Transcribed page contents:

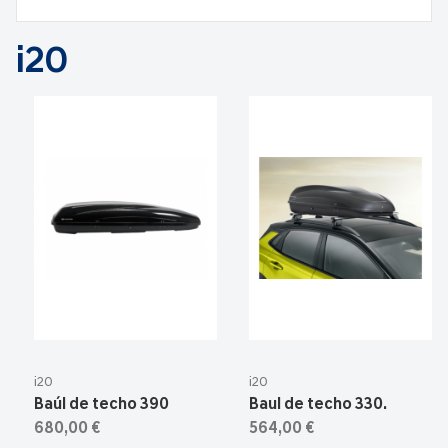
i20
i20
i20
Baúl de techo 390
Baul de techo 330.
680,00 €
564,00 €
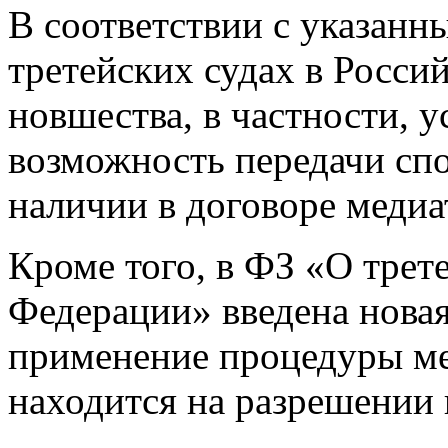
В соответствии с указан
третейских судах в Росси
новшества, в частности, у
возможность передачи спо
наличии в договоре медиа
Кроме того, в ФЗ «О трет
Федерации» введена новая 
применение процедуры ме
находится на разрешении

Work request
Restate all entries exactly; pictures stay out.

Result
i20
i20
i20
Baúl de techo 390
Baul de techo 330.
680,00 €
564,00 €
В соответствии с указан
третейских судах в Росси
новшества, в частности, у
возможность передачи спо
наличии в договоре медиа
Кроме того, в ФЗ «О трет
Федерации» введена новая 
применение процедуры ме
находится на разрешении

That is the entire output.